M. Hendry : Je sais que l’une d’entre elles a commencé à faire des progrès au Canada ou à déployer des efforts pour essayer d’entrer au Canada. Pour ce qui est de l’autre entreprise, appelée Ant Financial, je n’en suis pas sûr. Quoi qu’il en soit, les mêmes sortes de critères s’appliqueraient. Si nous, à la Banque du Canada, estimions qu’un système a pris de l’ampleur au point de devenir prédominant ou d’importance systémique, nous demanderions au gouverneur de le désigner comme tel, l’assujettissant ainsi à notre périmètre de réglementation.

Dans cette optique, le gouvernement travaille actuellement sur une structure de surveillance des paiements de détail pour s’assurer qu’il existe un périmètre plus large afin d’y inclure les petites infrastructures de paiements qui ne sont pas encore considérées comme étant prédominantes ou d’importance systémique.

La sénatrice Stewart Olsen : Merci beaucoup.

Le président : C’était une bonne précision.

La sénatrice Wallin : Revenons un instant au point de départ. Dans votre exposé, vous avez dit : « […] nous nous assurons que les infrastructures de marchés financiers soumises à la surveillance de la banque prennent les bonnes mesures pour atténuer les cybermenaces. »

Vous venez d’expliquer, il y a quelques instants, que vous pouvez contrôler l’accès aux renseignements bancaires. Le gouverneur et les autres prononcent des discours. Vous signalez ces problèmes ou ces préoccupations à vos partenaires fédéraux.

Avez-vous le pouvoir de prendre des mesures punitives? Avez-vous le droit d’empêcher des transactions? Vous est-il possible d’exiger un changement de comportement de la part des entreprises de technologie financière, qu’elles soient canadiennes ou étrangères? Je cherche tout simplement à savoir si vous avez d’autres outils dans votre arsenal, mis à part les discours et les efforts de sensibilisation.

M. Johnson : Dans le cas des infrastructures de marchés financiers qui relèvent de notre pouvoir de surveillance ou de supervision, nous disposons bel et bien d’outils directs. Nous réglementons le Système de transfert de paiements de grande valeur, le Système automatisé de compensation et de règlement, le Groupe TMX, la Corporation canadienne de compensation de produits dérivés et les divers marchés boursiers. Nous avons le pouvoir d’intervenir et de dire : « Vous devez faire ceci si vous voulez continuer à mener vos activités. » Nous leur donnons du temps pour leur permettre de se conformer, mais il reste que, oui, nous avons ce pouvoir.

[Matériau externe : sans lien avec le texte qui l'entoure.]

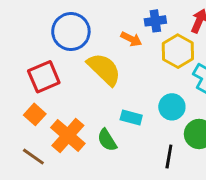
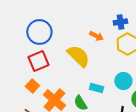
blue cross: (155, 21) -> (120, 22), moved
blue circle: (71, 32) -> (39, 32), moved

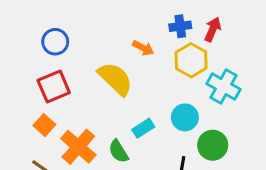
blue circle: (39, 32) -> (55, 42), size x0.7
cyan rectangle: (96, 88) -> (143, 128), turned -48

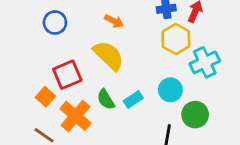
orange arrow: (143, 48) -> (114, 21), moved
red square: (54, 86) -> (67, 75), moved
cyan cross: (223, 86) -> (205, 62), turned 36
green semicircle: (119, 151) -> (106, 99), moved

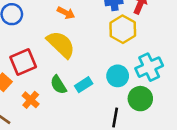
cyan cross: (205, 62) -> (149, 67), moved
orange cross: (76, 116) -> (31, 100), size x0.6

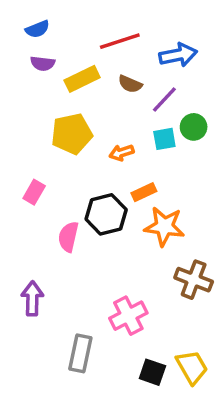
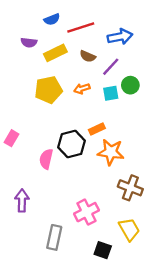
blue semicircle: (37, 29) -> (52, 19), moved
orange arrow: (122, 153) -> (82, 89), moved
pink rectangle: (34, 192) -> (12, 138), moved
yellow trapezoid: (192, 367) -> (129, 229), moved

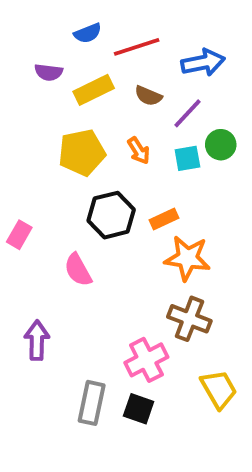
orange arrow: (82, 89) -> (139, 151), turned -105
black hexagon: (72, 144) -> (111, 215), moved
pink semicircle: (46, 159) -> (78, 270), turned -42
brown cross: (130, 188) -> (189, 319), moved
black square: (103, 250) -> (139, 409), moved

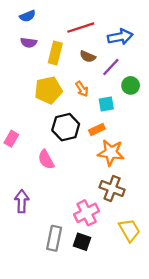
blue semicircle: (88, 33) -> (28, 16), moved
yellow rectangle: (94, 90) -> (55, 53), turned -50
cyan square: (187, 158) -> (106, 104), moved

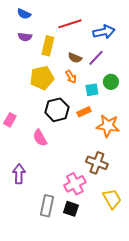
blue semicircle: (28, 16) -> (24, 14), turned 48
brown semicircle: (88, 57) -> (75, 58), moved
green circle: (131, 85) -> (111, 82), moved
orange star: (111, 153) -> (108, 126), moved

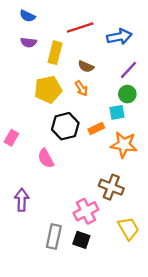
purple line: (96, 58) -> (128, 70), moved
cyan square: (92, 90) -> (117, 112), moved

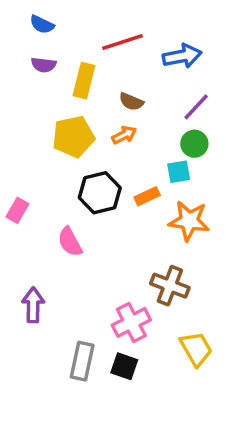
orange arrow: (81, 88) -> (124, 135), turned -84

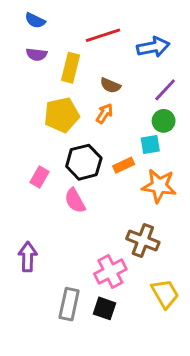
orange arrow: (124, 135) -> (104, 113), turned -30
pink rectangle: (17, 210) -> (39, 177), moved
pink semicircle: (70, 242) -> (75, 201), moved

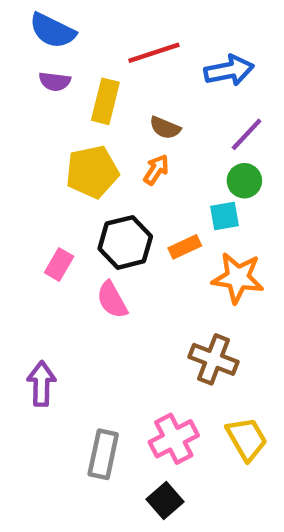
blue semicircle: (35, 20) -> (52, 31), size x1.5
pink cross: (110, 272) -> (174, 439), moved
black square: (104, 308) -> (165, 501), moved, turned 30

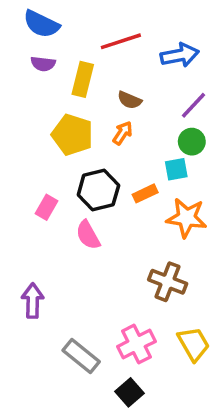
yellow pentagon: (92, 172) -> (72, 135), turned 30
gray rectangle: (103, 454) -> (81, 356), turned -63

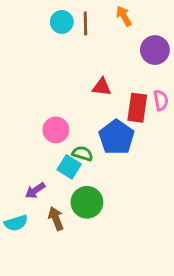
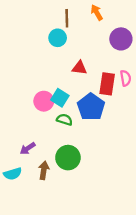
cyan circle: (62, 22) -> (58, 38), moved
cyan square: (69, 167) -> (60, 98), moved
brown arrow: (56, 219) -> (44, 170), turned 30

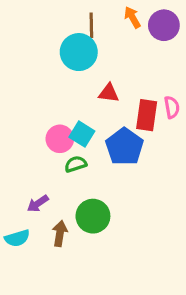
cyan circle: (58, 38) -> (79, 52), size x1.5
purple circle: (121, 39) -> (164, 25), moved
green semicircle: (64, 120) -> (76, 164), moved, turned -35

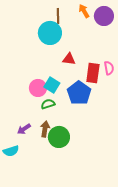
brown arrow: (60, 233) -> (45, 129), moved

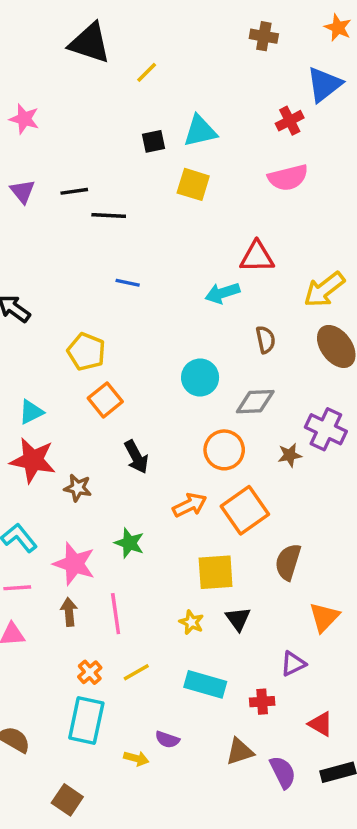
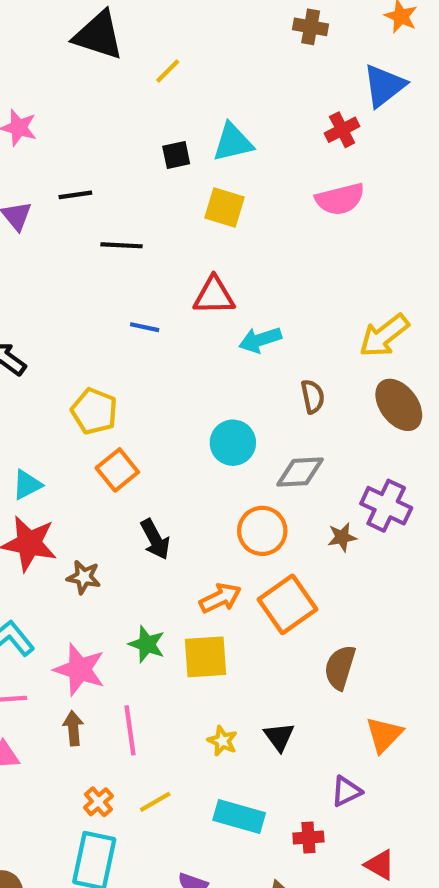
black line: (74, 191) -> (75, 195), moved
red triangle: (257, 257) -> (214, 296), moved
yellow square: (216, 572) -> (206, 657), moved

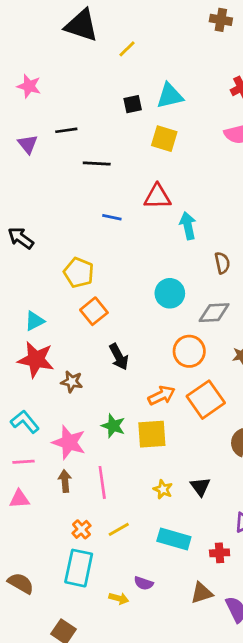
cyan arrow: (260, 340) -> (188, 226), turned 96

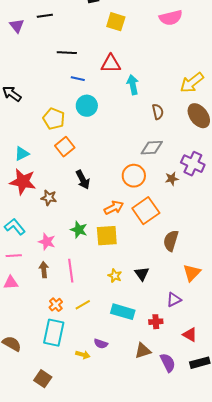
black line: (97, 163) -> (67, 53), moved
cyan circle: (170, 293) -> (87, 106), moved
pink star: (69, 442) -> (47, 242), size x0.7

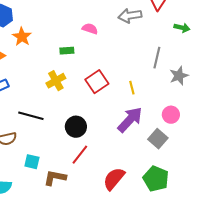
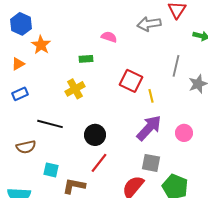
red square: (97, 82) -> (131, 81), moved, turned -30
pink circle: (171, 115) -> (184, 133), moved
gray square: (158, 139) -> (151, 163), moved, turned -30

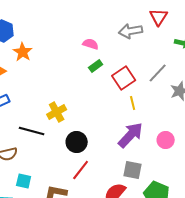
green rectangle: (86, 59) -> (96, 66), moved, turned -32
gray line: (176, 66) -> (158, 73), turned 30
red square: (131, 81) -> (124, 78), moved, turned 30
yellow cross: (75, 89) -> (57, 112), moved
cyan square: (51, 170) -> (24, 181), moved

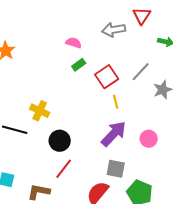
yellow cross: (57, 112) -> (40, 111), turned -36

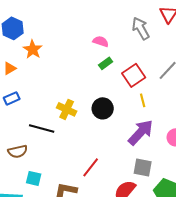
gray arrow: (114, 30) -> (141, 28), turned 70
black circle: (60, 141) -> (103, 108), moved

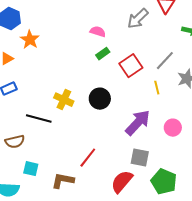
gray arrow: (141, 28) -> (138, 19), turned -105
yellow line: (143, 100) -> (157, 88), moved

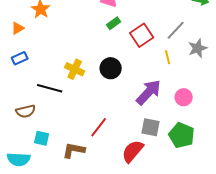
green pentagon: (164, 182) -> (182, 135), moved

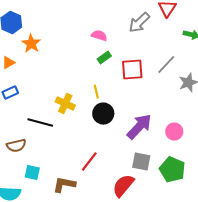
red square: (142, 35) -> (132, 70), turned 30
yellow line: (168, 57) -> (96, 92), moved
black circle: (111, 68) -> (103, 114), moved

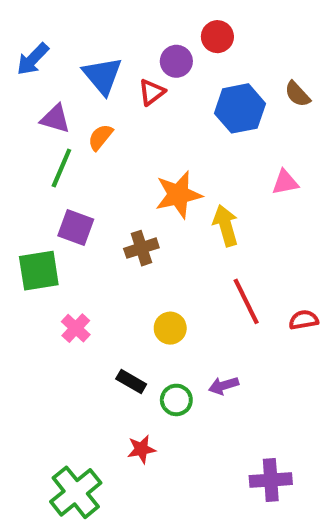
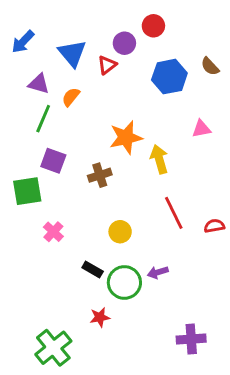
green circle: (176, 400) -> (124, 282), size x1.5

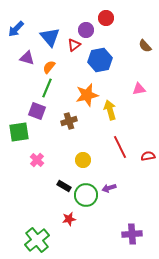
blue hexagon: (169, 77) -> (100, 60), moved
green line: (43, 119) -> (47, 88), moved

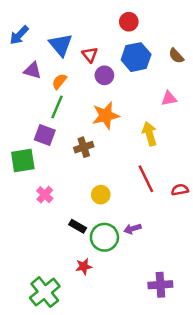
purple circle: (86, 30) -> (104, 75), moved
red triangle: (74, 45) -> (90, 55), turned -32
blue hexagon: (100, 60) -> (136, 57), moved
pink triangle: (139, 89) -> (169, 98), moved
yellow arrow: (110, 110) -> (149, 134), moved

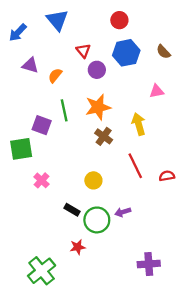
blue triangle: (61, 45) -> (57, 20), moved
green line: (57, 107) -> (64, 110), moved, turned -35
brown cross: (84, 147) -> (104, 136), moved, turned -36

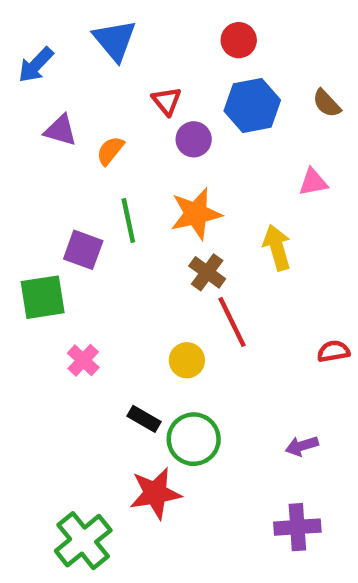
red line: (135, 166) -> (232, 322), moved
purple arrow: (123, 212) -> (302, 446), moved
red star: (78, 247) -> (155, 493), size x1.6

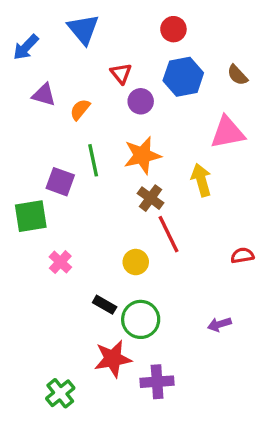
pink triangle: (313, 182) -> (228, 132), size x1.6
purple cross: (297, 527) -> (157, 382), moved
green cross: (83, 541) -> (60, 393), size x0.7

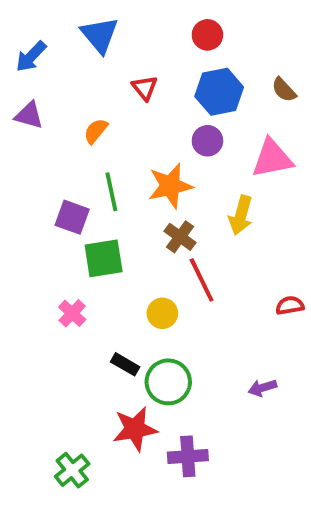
purple triangle: (44, 95) -> (29, 115), moved
purple circle: (141, 101) -> (207, 141), moved
yellow arrow: (201, 180) -> (241, 215), turned -148
green square: (31, 216) -> (104, 258), moved

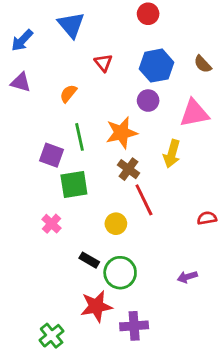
red circle: (207, 35) -> (148, 14), moved

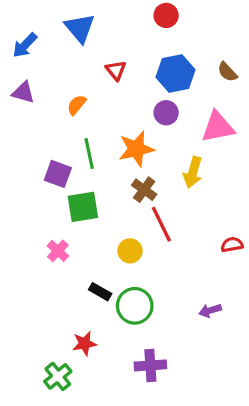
red star: (96, 306) -> (84, 343), moved, size x0.7

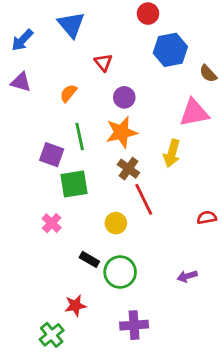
brown semicircle: (227, 72) -> (208, 74), moved
blue hexagon: (176, 74) -> (170, 50), moved
purple circle: (166, 113) -> (124, 97), moved

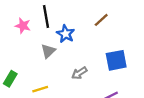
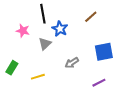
pink star: (23, 26) -> (23, 31), moved

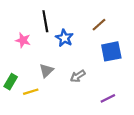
gray triangle: (45, 44) -> (46, 70), moved
blue square: (104, 52) -> (111, 51), moved
yellow line: (38, 77) -> (31, 92), moved

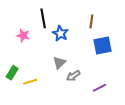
brown line: (99, 25) -> (91, 21), turned -40
gray triangle: (46, 70) -> (59, 63), moved
gray arrow: (78, 76) -> (73, 76), moved

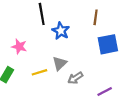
pink star: (23, 35) -> (19, 47), moved
yellow line: (30, 82) -> (39, 72), moved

Dans d’autres domaines où nous n’avons pas… De façon générale, nous sommes une banque centrale qui ne s’occupe pas de réglementation. Donc, dans d’autres domaines où nous n’avons pas un tel pouvoir, nos efforts reposent vraiment sur la surveillance, la sensibilisation et l’établissement d’un dialogue avec nos partenaires à l’échelle nationale.

Là encore, je m’en remettrai au Conseil consultatif de la haute direction et au Comité de surveillance des institutions financières. Nous avons ces mécanismes, qui se sont d’ailleurs avérés efficaces.

La sénatrice Wallin : Je suppose que chaque fois que le gouverneur et la sous-gouverneure viennent ici pour nous parler ou chaque fois qu’ils prononcent un discours quelque part, ils doivent y aller en douceur parce que si la banque dit quelque chose qui va trop loin, vous n’avez pas la latitude de dire — comme l’a fait hier le commissaire à la protection de la vie privée — que nous avons un très gros problème.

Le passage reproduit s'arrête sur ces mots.